The puppets sprang from the fertile imagination of the show’s director, Richard Blackburn, founder and artistic director of Théàtre de la Dame de Coeur (TDC) in Upton, Quebec, a theater company specializing in large-scale productions featuring giant marionettes. The WINTUK marionettes were engineered by the TDC while Cirque du Soleil designed their visual aspects.

“The biggest challenge was the close encounter between the world of marionettes and the world of circus,” says Richard Blackburn. “Working with Cirque du Soleil gave us the means to make a quantum leap in the engineering of the marionettes.”

It would be a mistake to think of the WINTUK marionettes as inanimate objects.
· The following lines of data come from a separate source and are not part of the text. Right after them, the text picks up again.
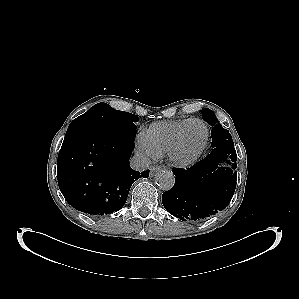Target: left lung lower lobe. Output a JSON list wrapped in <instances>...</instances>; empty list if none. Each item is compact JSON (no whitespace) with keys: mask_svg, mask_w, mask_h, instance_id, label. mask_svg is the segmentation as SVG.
I'll return each mask as SVG.
<instances>
[{"mask_svg":"<svg viewBox=\"0 0 299 299\" xmlns=\"http://www.w3.org/2000/svg\"><path fill=\"white\" fill-rule=\"evenodd\" d=\"M226 158L231 167L219 168ZM236 160L234 143H222L192 167L174 169L175 184L162 195L165 209L183 221L202 220L223 210L236 188Z\"/></svg>","mask_w":299,"mask_h":299,"instance_id":"left-lung-lower-lobe-1","label":"left lung lower lobe"}]
</instances>
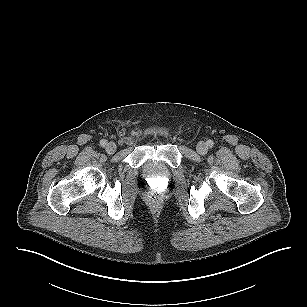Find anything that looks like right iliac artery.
<instances>
[{
  "mask_svg": "<svg viewBox=\"0 0 307 307\" xmlns=\"http://www.w3.org/2000/svg\"><path fill=\"white\" fill-rule=\"evenodd\" d=\"M106 144H107V141H106V140L103 139V140L100 141V145H101L102 147H105Z\"/></svg>",
  "mask_w": 307,
  "mask_h": 307,
  "instance_id": "obj_1",
  "label": "right iliac artery"
}]
</instances>
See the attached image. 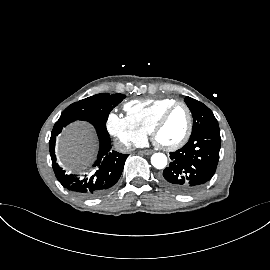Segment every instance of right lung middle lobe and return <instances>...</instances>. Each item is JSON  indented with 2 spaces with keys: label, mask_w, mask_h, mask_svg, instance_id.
<instances>
[{
  "label": "right lung middle lobe",
  "mask_w": 270,
  "mask_h": 270,
  "mask_svg": "<svg viewBox=\"0 0 270 270\" xmlns=\"http://www.w3.org/2000/svg\"><path fill=\"white\" fill-rule=\"evenodd\" d=\"M125 96L117 93H101L80 100L68 106L59 120L93 118L106 123L110 111L122 101Z\"/></svg>",
  "instance_id": "obj_1"
}]
</instances>
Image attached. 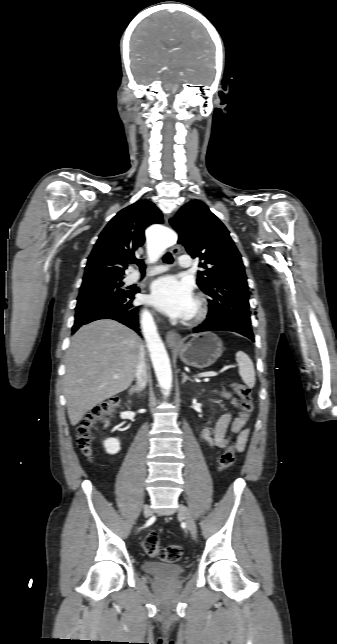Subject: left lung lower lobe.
I'll return each mask as SVG.
<instances>
[{"label": "left lung lower lobe", "mask_w": 337, "mask_h": 644, "mask_svg": "<svg viewBox=\"0 0 337 644\" xmlns=\"http://www.w3.org/2000/svg\"><path fill=\"white\" fill-rule=\"evenodd\" d=\"M232 331L239 333L252 341H254V334L251 329H247L240 325H237L229 320L222 318H208L203 322V324L195 327L193 329L194 333L204 332V331Z\"/></svg>", "instance_id": "obj_1"}]
</instances>
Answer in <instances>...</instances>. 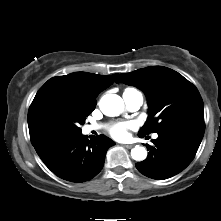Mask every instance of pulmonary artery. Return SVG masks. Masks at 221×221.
<instances>
[{
    "label": "pulmonary artery",
    "mask_w": 221,
    "mask_h": 221,
    "mask_svg": "<svg viewBox=\"0 0 221 221\" xmlns=\"http://www.w3.org/2000/svg\"><path fill=\"white\" fill-rule=\"evenodd\" d=\"M123 99H124V102H125L127 108L130 111H137L143 104V96L138 91L124 92ZM97 128H98V126L89 125L86 127V131L90 132L92 130H96ZM153 137L157 138V135L155 134Z\"/></svg>",
    "instance_id": "pulmonary-artery-1"
}]
</instances>
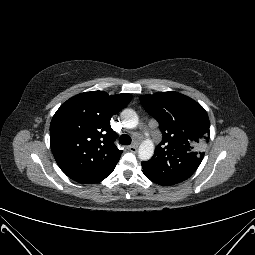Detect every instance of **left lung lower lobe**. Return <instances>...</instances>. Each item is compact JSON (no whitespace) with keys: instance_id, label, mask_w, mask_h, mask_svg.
<instances>
[{"instance_id":"obj_1","label":"left lung lower lobe","mask_w":255,"mask_h":255,"mask_svg":"<svg viewBox=\"0 0 255 255\" xmlns=\"http://www.w3.org/2000/svg\"><path fill=\"white\" fill-rule=\"evenodd\" d=\"M154 182V181H153ZM155 183H157V184H159V185H166L165 183H161V182H155Z\"/></svg>"}]
</instances>
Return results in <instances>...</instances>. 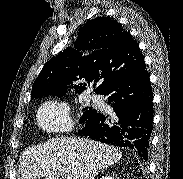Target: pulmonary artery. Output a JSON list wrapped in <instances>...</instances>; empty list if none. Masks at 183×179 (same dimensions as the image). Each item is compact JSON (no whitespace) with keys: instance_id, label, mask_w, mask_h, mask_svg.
<instances>
[{"instance_id":"obj_1","label":"pulmonary artery","mask_w":183,"mask_h":179,"mask_svg":"<svg viewBox=\"0 0 183 179\" xmlns=\"http://www.w3.org/2000/svg\"><path fill=\"white\" fill-rule=\"evenodd\" d=\"M90 99L95 103H102V98L98 95H91Z\"/></svg>"}]
</instances>
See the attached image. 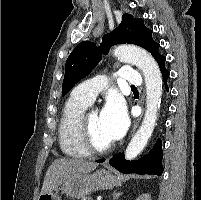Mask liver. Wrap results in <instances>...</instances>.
Masks as SVG:
<instances>
[{"label":"liver","mask_w":201,"mask_h":200,"mask_svg":"<svg viewBox=\"0 0 201 200\" xmlns=\"http://www.w3.org/2000/svg\"><path fill=\"white\" fill-rule=\"evenodd\" d=\"M97 166V163L82 159H56L45 175L41 194L53 191L74 175L89 173Z\"/></svg>","instance_id":"obj_1"}]
</instances>
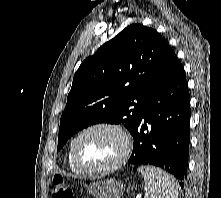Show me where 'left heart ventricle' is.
<instances>
[{"mask_svg": "<svg viewBox=\"0 0 221 198\" xmlns=\"http://www.w3.org/2000/svg\"><path fill=\"white\" fill-rule=\"evenodd\" d=\"M122 148V140L114 131L98 129L85 134L78 141L77 156L83 166L98 169L112 164Z\"/></svg>", "mask_w": 221, "mask_h": 198, "instance_id": "b2bd125f", "label": "left heart ventricle"}]
</instances>
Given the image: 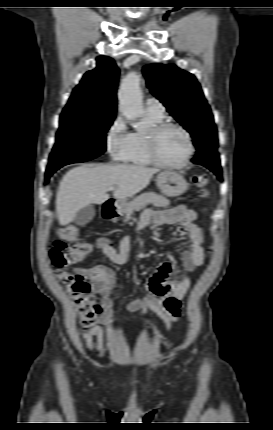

Each one is designed and engineered to move as naturally as possible, and they are finished in materials, colors and textures that endow them with distinct, individual personalities, capable of expressing a full spectrum of emotions through their movements and facial expressions.

“The volumes and dimensions at work in WINTUK called for a period of rigorous preparation in all matters pertaining to the direction,” adds Richard. “Before we even thought about the look of the finished marionettes, we engaged in a very intense exercise of pre-visualization and visualization. I created a scale model into which I introduced paper characters to act as a detailed scenario. That allowed me to take into account all the physical components of the stage and the theater, especially the panoramic framing of the stage, and the circus acts as well as the technical considerations and elements of set design.”

Some Facts

  • The six mobile lampposts are 13 feet tall and articulated to bend their necks, turn their heads and even bat their eyelashes. Their movements are powered by compressed air.
  • There are six dogs in the show, that stand between four and seven feet tall and weigh up to 80 lbs each and it takes two puppeteers to operate them. Their metal skeletons are articulated to precisely mimic the exuberant movements of real dogs.
  • The dogs’ eyes sparkle, thanks to two video projectors installed in their heads.
  • The dogs have names and personalities. Chief is the leader of the pack, and he has a clean, sculpted look. Slowjo is the goofball. He has a long, shaggy coat that trails along the ground and his eyes are out of synch. Mama is soft and elegant and she sticks close to Chief. Mama and Chief are the parents of Puppy, an adorable bundle of sheer energy. Curly is the flirt. She’s fashion-conscious and you only have to look at her coat to know why they call her Curly. Rasta’s the tough guy. He likes to project an air of menace.
  • The Birds each have about 200 feathers and each feather takes about an hour to make.
  • The Ice Giants are 14 feet tall and 12 feet wide. However, they are very light because they are built on armatures made of aluminum and cloth.

“The meeting between Cirque and the giant marionettes has allowed us to create strong, unprecedented images that reveal the grandeur of nature and of human beings,” says Richard Blackburn.